Another lesser-known fact is that some of the people who got laid off at Linuxcare were some of its web content staff. Like practically every other Linux company, Linuxcare had put forth a portal-like interface to their Web site. However, with their botched IPO, they couldn't justify all of the costs associated with the effort. With their editorial layoffs, it will probably mean a reduction in original content from Linuxcare as well.

So where is all the original content coming from? Slashdot, Linux Today, and to a lesser extent Linux Weekly News, simply repackage or link to original content. They provide their value by aggregating news in one place and by allowing their users to post comments on the subjects. Linux.com is one of the few remaining Linux "portals" which provides original content on a daily basis.

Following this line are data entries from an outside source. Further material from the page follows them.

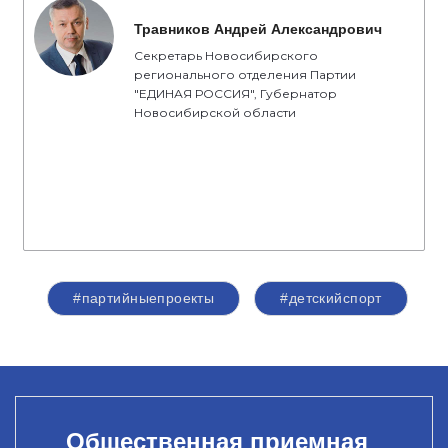
Травников Андрей Александрович
Секретарь Новосибирского
регионального отделения Партии
"ЕДИНАЯ РОССИЯ", Губернатор
Новосибирской области
#партийныепроекты
#детскийспорт
Общественная приемная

Is this a bad thing? No, with a couple of reservations. The Linux community is held together by e-mail, IRC, and public news and message boards such as Slashdot and Linux.com. All of us must keep a close eye on anyone who establishes an information monopoly within the Linux community. It is important not to focus so much on the right to copy source code, that freedom of speech is abridged. The reduction of original content and the increase of corporate sponsorship places those of us producing original content in a unique situation.

Corporate sponsorship of news sites can be a great thing. Without Andover.Net supporting Slashdot, Microsoft would have been able to intimidate the site into removing some contentious postings they objected to. Instead, Slashdot has the funds to consult with lawyers and to fight back. As long as the community is wary, and insists that the news they read comes from a site that is editorially independent, there should be no problems.

I would be much more concerned if there weren't already sites like Kuro5hin.org and Advogato.org continually pushing some of the older sites to keep on their toes. If the larger sites ever do violate the trust of the community, these are going to be the places everyone migrates to.